= The Soul Selects Her Own Society =

Short story by Connie Willis

"The Soul Selects Her Own Society: Invasion and Repulsion: A Chronological Reinterpretation of Two of Emily Dickinson's Poems: A Wellsian Perspective" is a 1996 science fiction short story by Connie Willis. It was first published in Asimov's Science Fiction in April 1996, but written for the anthology War of the Worlds: Global Dispatches, in which it was published in June 1996; it was subsequently republished in War of the Worlds: Fresh Perspectives on the H. G. Wells Classic (2005), in This is My Funniest: Leading Science Fiction Writers Present Their Funniest Stories Ever (2006), in The Winds of Marble Arch and Other Stories (2007), and in The Best of Connie Willis: Award-Winning Stories (2013).

==Synopsis==

Rather than being a conventional narrative, "Selects" is presented as a literature student's dissertation.
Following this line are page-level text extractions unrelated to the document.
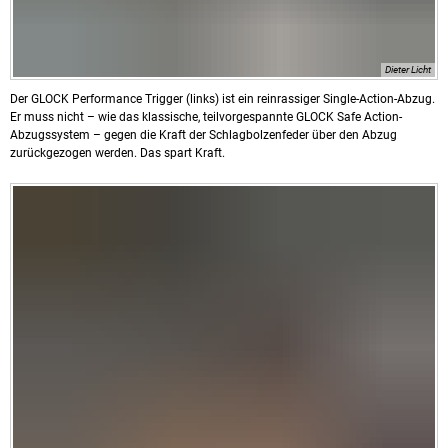
Dieter Licht
Der GLOCK Performance Trigger (links) ist ein reinrassiger Single-Action-Abzug.
Er muss nicht – wie das klassische, teilvorgespannte GLOCK Safe Action-
Abzugssystem – gegen die Kraft der Schlagbolzenfeder über den Abzug
zurückgezogen werden. Das spart Kraft.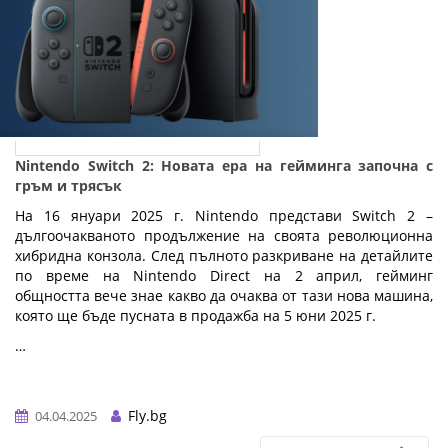
Nintendo Switch 2: Новата ера на гейминга започна с
гръм и трясък
На 16 януари 2025 г. Nintendo представи Switch 2 –
дългоочакваното продължение на своята революционна
хибридна конзола. След пълното разкриване на детайлите
по време на Nintendo Direct на 2 април, гейминг
общността вече знае какво да очаква от тази нова машина,
която ще бъде пусната в продажба на 5 юни 2025 г.
…
Fly.bg
04.04.2025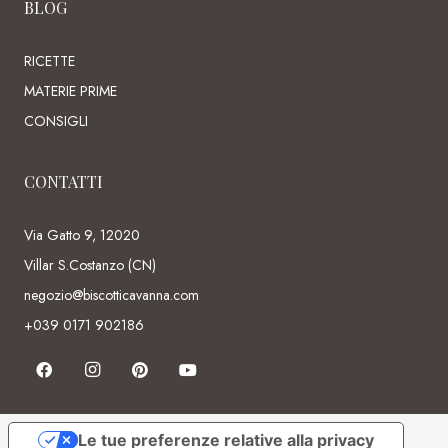
BLOG
RICETTE
MATERIE PRIME
CONSIGLI
CONTATTI
Via Gatto 9, 12020
Villar S.Costanzo (CN)
negozio@biscotticavanna.com
+039 0171 902186
Le tue preferenze relative alla privacy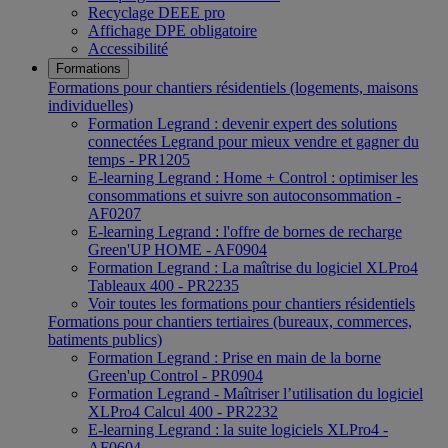
Recyclage DEEE pro
Affichage DPE obligatoire
Accessibilité
Formations
Formations pour chantiers résidentiels (logements, maisons
individuelles)
Formation Legrand : devenir expert des solutions
connectées Legrand pour mieux vendre et gagner du
temps - PR1205
E-learning Legrand : Home + Control : optimiser les
consommations et suivre son autoconsommation -
AF0207
E-learning Legrand : l'offre de bornes de recharge
Green'UP HOME - AF0904
Formation Legrand : La maîtrise du logiciel XLPro4
Tableaux 400 - PR2235
Voir toutes les formations pour chantiers résidentiels
Formations pour chantiers tertiaires (bureaux, commerces,
batiments publics)
Formation Legrand : Prise en main de la borne
Green'up Control - PR0904
Formation Legrand - Maîtriser l’utilisation du logiciel
XLPro4 Calcul 400 - PR2232
E-learning Legrand : la suite logiciels XLPro4 -
AF0604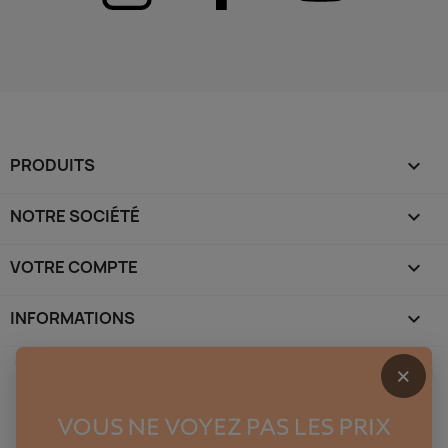
PRODUITS

NOTRE SOCIÉTÉ

VOTRE COMPTE

INFORMATIONS
keyboard_arrow_down
×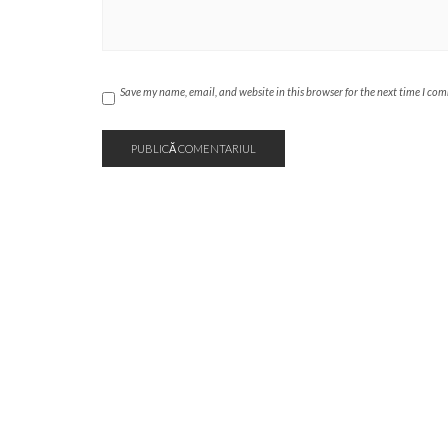
Save my name, email, and website in this browser for the next time I co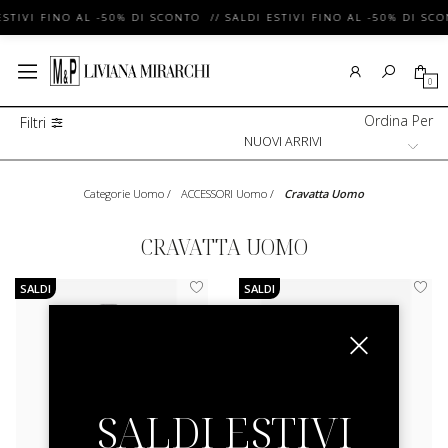
ESTIVI FINO AL -50% DI SCONTO // SALDI ESTIVI FINO AL -50% DI SCO
0
Ordina Per
Filtri
Categorie Uomo
/
ACCESSORI Uomo
/
Cravatta Uomo
CRAVATTA UOMO
SALDI
SALDI
SALDI ESTIVI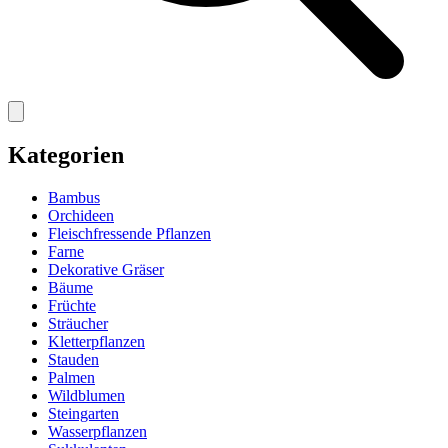
Kategorien
Bambus
Orchideen
Fleischfressende Pflanzen
Farne
Dekorative Gräser
Bäume
Früchte
Sträucher
Kletterpflanzen
Stauden
Palmen
Wildblumen
Steingarten
Wasserpflanzen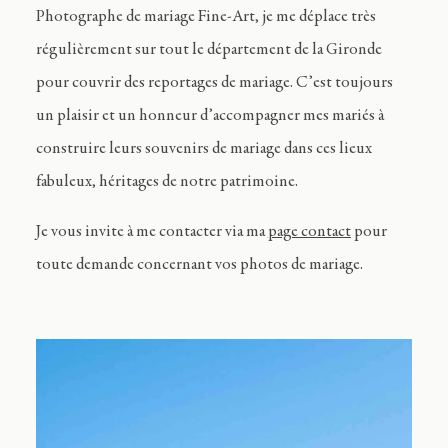
Photographe de mariage Fine-Art, je me déplace très
régulièrement sur tout le département de la Gironde
pour couvrir des reportages de mariage. C’est toujours
un plaisir et un honneur d’accompagner mes mariés à
construire leurs souvenirs de mariage dans ces lieux
fabuleux, héritages de notre patrimoine.
Je vous invite à me contacter via ma
page contact
pour
toute demande concernant vos photos de mariage.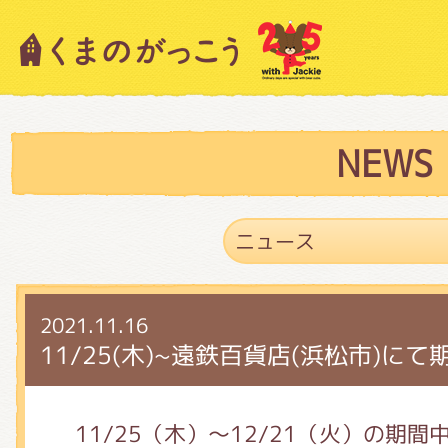
キャラクター紹介
ニュース
NEWS
スタッフブログ
2021.11.16
絵本・作家紹介
11/25(木)~遠鉄百貨店(浜松市)
ショップインフォメーション
11/25（木）～12/21（火）の期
The student argues that several passages in newly-discovered Emily Dickinson poems (which, the student asserts, must be genuine poems because if they were not, then there would be no dissertation) indicate that Dickinson witnessed the 1897 Martian invasion depicted by H. G. Wells — and that since Dickinson died in 1886, the only way she could have written poems about the invasion was for her to have been a zombie.

==Awards==
"Selects" won the 1997 Hugo Award for Best Short Story.

==Reception==
A. M. Dellamonica has described it as "especially great"; however, The Wellsian (the official journal of the H. G. Wells Society) considers it to be "gibberish" which "wastes the reader's time." "Selects" was omitted from the 2015 German translation of Best of Connie Willis, because "the publisher felt that the humor didn't translate well".